Artist collects photographs that are too hard to keep for exhibit.
By Elisabeth Parker, Times Staff Writer
In Print: Friday, December 9, 2011
In Print: Friday, December 9, 2011
NORTH TAMPA — The pictures may appear routine to outsiders, but they vibrate with emotion in the hands of their owners.
A woman bathes in an industrial sink. A man holds his head next to an angel statue. Two couples exchange vows.
They came into the hands of Jason Lazarus because people across Hillsborough found them too difficult to hold onto, but somehow too valuable to simply throw away.
They've become part of Lazarus's "Too Hard to Keep" archives, a compilation of photos collected from around the world over the past two years. The project will be included in upcoming exhibits in Philadelphia and Belgium.
Lazarus stopped in the Tampa Bay area as a visiting art professor at the University of South Florida. Throughout the fall semester, he has taught an art class, advised five graduate students and worked with students to re-create cardboard Occupy Wall Street signs modeled from worldwide images found online.
Aside from that, he advertised his project and made appointments to meet locals who wanted to contribute. He is still collecting, although he will return to his home in Chicago next week.
Lazarus started accumulating pictures two years ago and now has about 1,500 photos in the archive, coming from as far as Europe and South America.
The project's appeal, he says, is in its inclusivity.

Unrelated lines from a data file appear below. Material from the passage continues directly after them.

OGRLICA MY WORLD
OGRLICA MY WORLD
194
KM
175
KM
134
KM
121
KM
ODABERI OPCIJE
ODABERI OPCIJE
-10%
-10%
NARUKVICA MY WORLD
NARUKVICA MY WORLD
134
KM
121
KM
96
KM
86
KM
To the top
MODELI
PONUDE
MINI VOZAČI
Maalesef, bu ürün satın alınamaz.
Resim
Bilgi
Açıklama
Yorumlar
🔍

The photos expose the pain and ecstasy of everyday life. It's a public partnership to create art.
In exhibits, they are viewed with no back story. But often Lazarus hears the stories. The man holding his head sent the photo to a former lover. She gave it to Lazarus last month, shortly after the man committed suicide.
A classic bound album engraved with a wedding date came with a note relinquishing ownership. Inside, everything you would expect. Except that the remaining smiling faces sit by empty spots where the black pages have been ripped.

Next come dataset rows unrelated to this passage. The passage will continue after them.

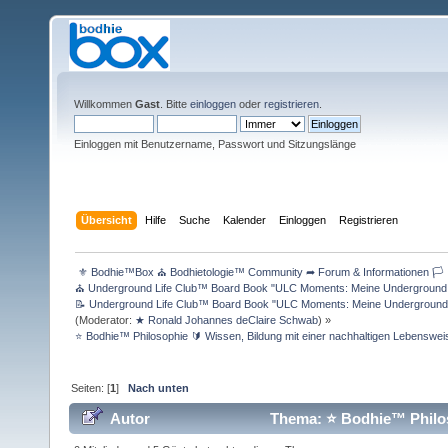
Willkommen
Gast
. Bitte
einloggen
oder
registrieren
.
Einloggen mit Benutzername, Passwort und Sitzungslänge
Übersicht
Hilfe
Suche
Kalender
Einloggen
Registrieren
 ⚜ Bodhie™Box ⛪ Bodhietologie™ Community ➦ Forum & Informationen 🏳 
⛪ Underground Life Club™ Board Book "ULC Moments: Meine Underground Lif
📝 Underground Life Club™ Board Book "ULC Moments: Meine Underground Li
(Moderator:
★ Ronald Johannes deClaire Schwab
) »
⭐️ Bodhie™ Philosophie 🔰 Wissen, Bildung mit einer nachhaltigen Lebenswei
Seiten: [
1
]
Nach unten
Autor
Thema: ⭐️ Bodhie™ Philos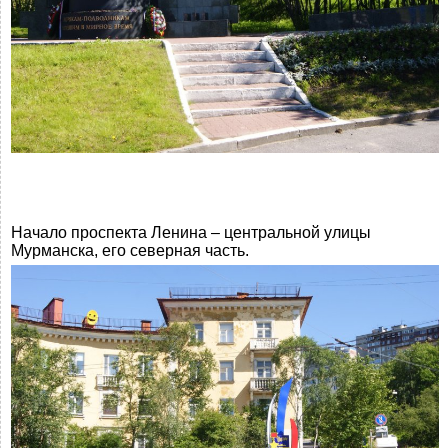
Начало проспекта Ленина – центральной улицы
Мурманска, его северная часть.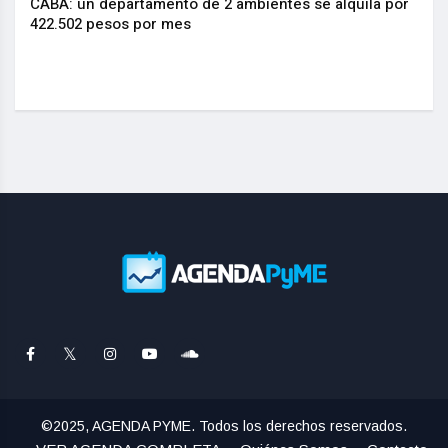
CABA: un departamento de 2 ambientes se alquila por
La I
.
422.502 pesos por mes
actu
©2025, AGENDA PYME. Todos los derechos reservados.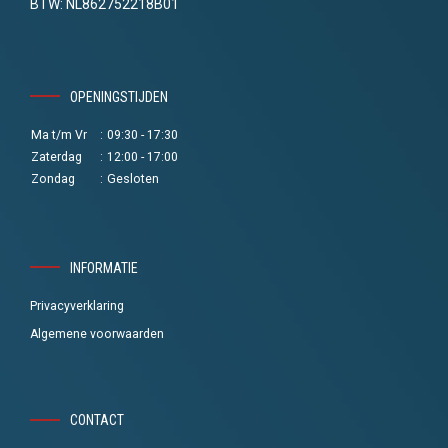
BTW: NL862752218B01
OPENINGSTIJDEN
Ma t/m Vr
:
09:30 - 17:30
Zaterdag
:
12:00 - 17:00
Zondag
:
Gesloten
INFORMATIE
Privacyverklaring
Algemene voorwaarden
CONTACT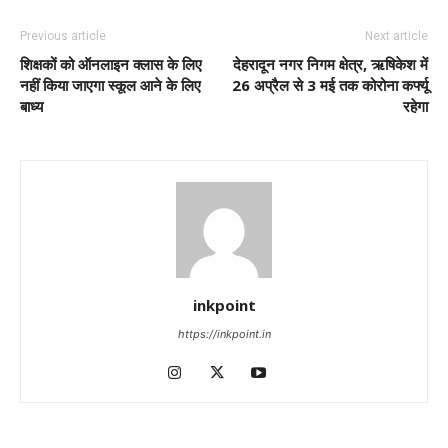
Previous article
Next article
शिक्षकों को ऑनलाइन क्लास के लिए
देहरादून नगर निगम क्षेत्र, ऋषिकेश में
नहीं किया जाएगा स्कूल आने के लिए
26 अप्रैल से 3 मई तक कोरोना कर्फ्यू
बाध्य
रहेगा
inkpoint
https://inkpoint.in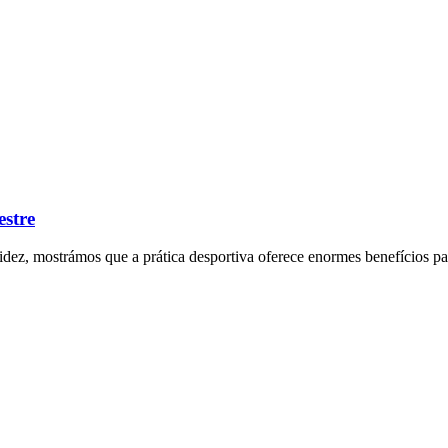
estre
videz, mostrámos que a prática desportiva oferece enormes benefícios pa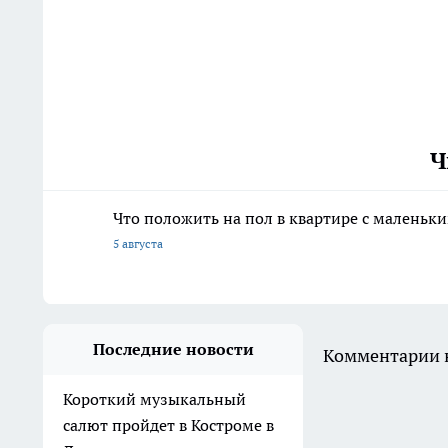
Ч
Что положить на пол в квартире с маленьк
5 августа
Последние новости
Комментарии н
Короткий музыкальный
салют пройдет в Костроме в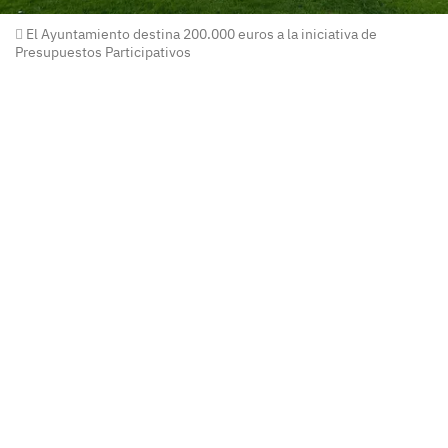
El Ayuntamiento destina 200.000 euros a la iniciativa de
Presupuestos Participativos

"It went from elegant to macabre," Lazarus says from his temporary home in a Seminole Heights bungalow, decorated with thrift store finds, sipping a can of his favorite sparkling water.
The photographs, he says, mix fact and fiction, as memories do. A frame captures a slice of life, separating it from the context.

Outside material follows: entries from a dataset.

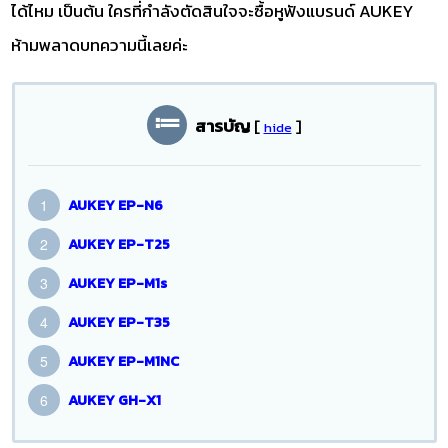
ได้ไหม เป็นต้น ใครที่กำลังตัดสินใจจะซื้อหูฟังแบรนด์ AUKEY
ห้ามพลาดบทความนี้เลยค่ะ
สารบัญ
[
]
hide
AUKEY EP-N6
AUKEY EP-T25
AUKEY EP-M1s
AUKEY EP-T35
AUKEY EP-M1NC
AUKEY GH-X1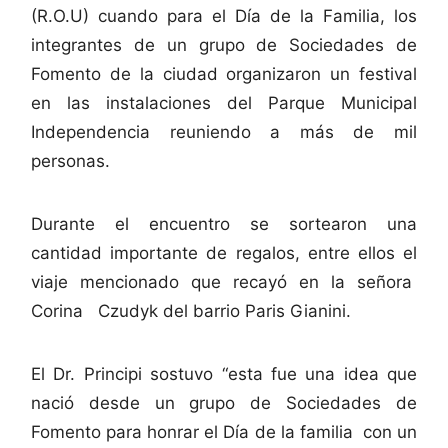
(R.O.U) cuando para el Día de la Familia, los
integrantes de un grupo de Sociedades de
Fomento de la ciudad organizaron un festival
en las instalaciones del Parque Municipal
Independencia reuniendo a más de mil
personas.
Durante el encuentro se sortearon una
cantidad importante de regalos, entre ellos el
viaje mencionado que recayó en la señora
Corina Czudyk del barrio Paris Gianini.
El Dr. Principi sostuvo “esta fue una idea que
nació desde un grupo de Sociedades de
Fomento para honrar el Día de la familia con un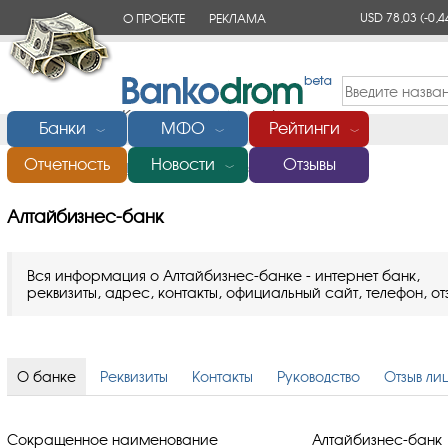
USD 78,03
(-0,4
О ПРОЕКТЕ
РЕКЛАМА
КОНТАКТЫ
Банки
МФО
Рейтинги
﹀
﹀
﹀
Отчетность
Новости
Отзывы
Главная
/
Банки России
/
Алтайбизнес-банк
﹀
Алтайбизнес-банк
Вся информация о Алтайбизнес-банке - интернет банк,
реквизиты, адрес, контакты, официальный сайт, телефон, от
О банке
Реквизиты
Контакты
Руководство
Отзыв ли
Сокращенное наименование
Алтайбизнес-банк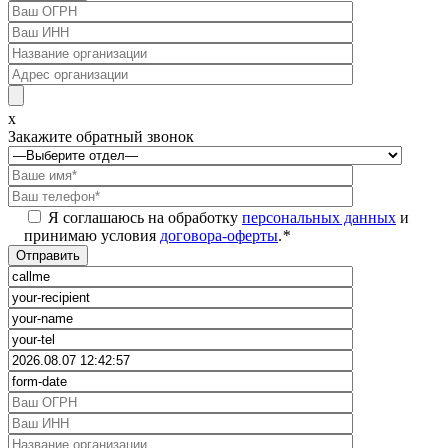
x
Закажите обратный звонок
Я соглашаюсь на обработку
персональных данных
и
принимаю условия
договора-оферты
.
*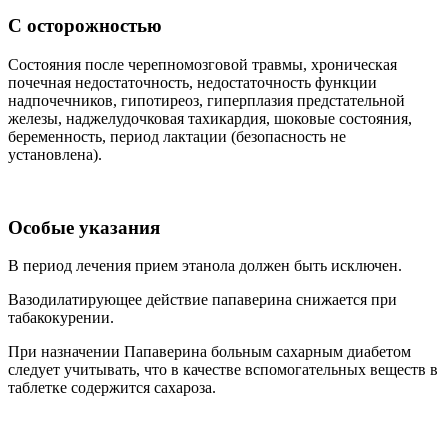
С осторожностью
Cостояния после черепномозговой травмы, хроническая
почечная недостаточность, недостаточность функции
надпочечников, гипотиреоз, гиперплазия предстательной
железы, наджелудочковая тахикардия, шоковые состояния,
беременность, период лактации (безопасность не
установлена).
Особые указания
В период лечения прием этанола должен быть исключен.
Вазодилатирующее действие папаверина снижается при
табакокурении.
При назначении Папаверина больным сахарным диабетом
следует учитывать, что в качестве вспомогательных веществ в
таблетке содержится сахароза.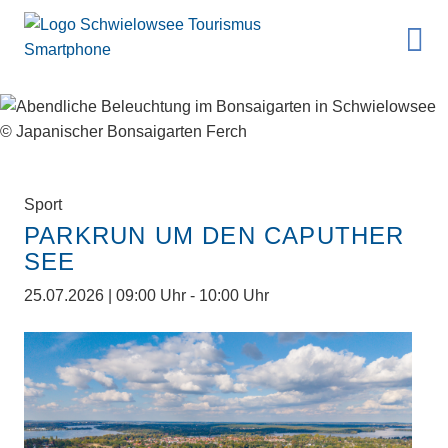
Sport
PARKRUN UM DEN CAPUTHER
SEE
25.07.2026 | 09:00 Uhr - 10:00 Uhr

His favorite newest additions to the Tampa area archives include undeveloped rolls of film and a picture imprinted on a used white candle of an old man celebrating his birthday. He also likes landscapes, because he says anyone can relate to them.
There are rules for submissions:
• Keep no copies.
• Narratives describing the photo(s) will be kept, but not exhibited and are not necessary.
• Photos can remain in an envelope in the exhibit. (Some have contributed photos that they prefer not be shown. Viewers of the exhibit will see only the envelopes enclosing them.)
The archive scan be viewed at an exhibit in February at the Philadelphia Photo Arts Center and then in March at an exhibit in Belgium.
Lazarus says the archive serves two purposes for those who donate: ridding them of the photo and allowing them to enter into a bigger conversation about the way we live our lives and how photography plays into it.
"I am the kind of person who would have images too hard to keep," Lazarus said.
It's how he came up with the idea. At first, he included his own in the archive. He won't reveal their nature. But looking at them regularly was so painful, he took them out, and shredded them.